> [PROBLEM STATEMENT]: Select from the data all lines with the word "estrategia".

LISTED ENTRIES Start Marker

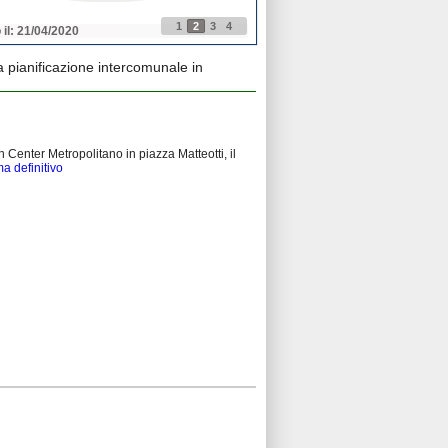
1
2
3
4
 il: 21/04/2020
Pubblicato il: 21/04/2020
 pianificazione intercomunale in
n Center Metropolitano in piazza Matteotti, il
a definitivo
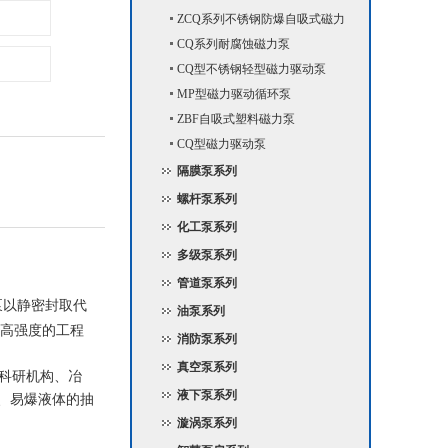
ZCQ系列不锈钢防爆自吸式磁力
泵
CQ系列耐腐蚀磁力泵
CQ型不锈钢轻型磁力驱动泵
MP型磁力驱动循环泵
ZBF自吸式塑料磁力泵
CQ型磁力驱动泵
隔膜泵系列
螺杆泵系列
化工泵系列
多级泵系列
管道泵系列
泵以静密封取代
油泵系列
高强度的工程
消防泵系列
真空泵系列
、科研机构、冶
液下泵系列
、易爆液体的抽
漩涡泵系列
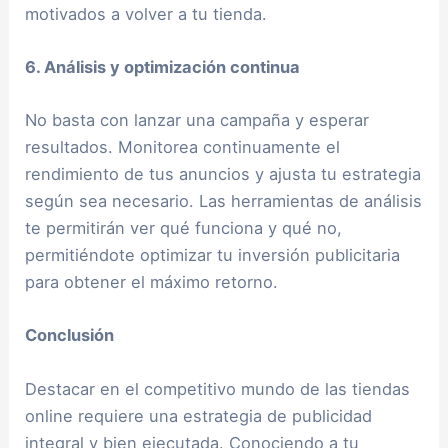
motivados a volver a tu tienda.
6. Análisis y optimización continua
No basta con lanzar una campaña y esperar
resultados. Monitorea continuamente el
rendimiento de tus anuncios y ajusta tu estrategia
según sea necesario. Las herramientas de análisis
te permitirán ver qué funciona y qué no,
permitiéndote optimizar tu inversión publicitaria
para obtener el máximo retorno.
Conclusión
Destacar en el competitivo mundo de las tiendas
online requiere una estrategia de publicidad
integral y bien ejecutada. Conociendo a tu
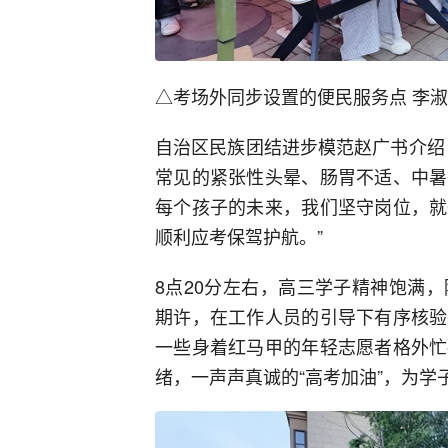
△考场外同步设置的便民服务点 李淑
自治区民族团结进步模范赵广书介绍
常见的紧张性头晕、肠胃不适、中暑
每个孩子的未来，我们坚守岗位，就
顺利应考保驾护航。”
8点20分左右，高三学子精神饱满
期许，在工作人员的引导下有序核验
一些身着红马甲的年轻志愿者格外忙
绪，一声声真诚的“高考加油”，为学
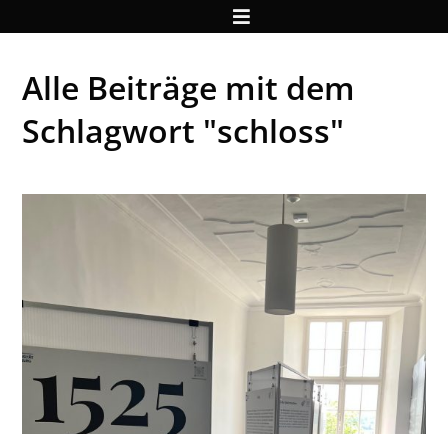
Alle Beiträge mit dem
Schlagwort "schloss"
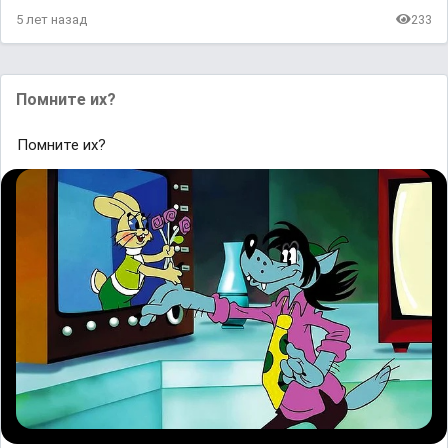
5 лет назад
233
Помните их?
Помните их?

LISTED ENTRIES End Marker

> [SOLVED EXERCISE]:
rendimiento de tus anuncios y ajusta tu estrategia
online requiere una estrategia de publicidad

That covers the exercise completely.